# Best Auto Focus EOS



## boesman73 (Oct 17, 2012)

My eye sight is going and I need to upgrade from my old 10d.   Thinking the 7d looks like my best option.  Any thoughts.  Thanks.


----------



## TheFantasticG (Oct 17, 2012)

Best EOS AF? I hear its the 1DX or 5Dmk3... But not speaking from experience just all the reviews I've read.


----------



## Hardrock (Oct 17, 2012)

What is the budget? Ive owned a Canon rebel XT, 50D and 7D. The Canon 7D is far superior to both previous cameras Ive owned. The 50D wasn't bad but the 7D blew it out of the water.


----------



## boesman73 (Oct 17, 2012)

I was hoping to stick to my upper limit of $2k.


----------



## MLeeK (Oct 17, 2012)

The new 6D is looking pretty impressive too.


----------



## TCampbell (Oct 17, 2012)

The 6D is Canon's new (technically not shipping yet) full-frame and they have improved the focus system over the 5D II but is not as good as the 5D III or even the 7D.  It has 11 points.  The center point is cross-type, but the rest are vertical or horizontal only.  The 5D III  (but that's a $3500 body) has 61 AF points and up to 41 of them can function in cross-type mode.  A fantastic focus system to be sure... but a price that's well beyond what you were hoping to spend.

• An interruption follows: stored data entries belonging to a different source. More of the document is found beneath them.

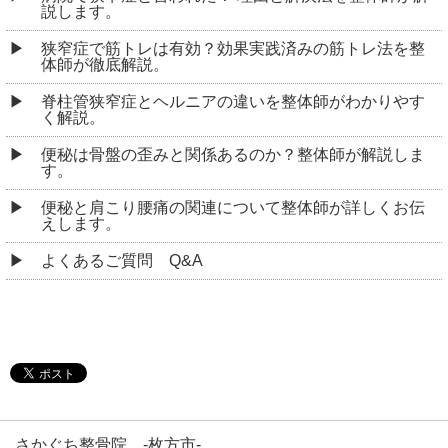
説します。
狭窄症で筋トレは有効？効果実践済みの筋トレ法を整
体師が徹底解説。
脊柱管狭窄症とヘルニアの違いを整体師がわかりやす
く解説。
便秘は骨盤の歪みと関係あるのか？整体師が解説しま
す。
便秘と肩こり腰痛の関連について整体師が詳しくお伝
えします。
よくあるご質問 Q&A
さかぐち整骨院 -枚方市-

The 7D is the best crop-frame body in the line-up.  It has a 19 point auto-focus array and all 19 points are the high-precision "cross type" focus points.  It's an excellent camera for focus precision and "list" price is only $1600.  BTW, if you phone Canon, you may find that they'll give you a "loyalty program" trade-in for your 10D... it will probably knock several hundred dollars off the price of the 7D if you want to trade in the 10D body.  They don't publicly "publish" the prices available on the loyalty program ... it changes all the time and you have to call to find out what the current offers are.   But the 7D is commonly available through that program.  It may be a refurbished 7D body (ask).  It would be a way to save quite a chunk on the price of the camera and leave you with more money in case you'd like to buy something else.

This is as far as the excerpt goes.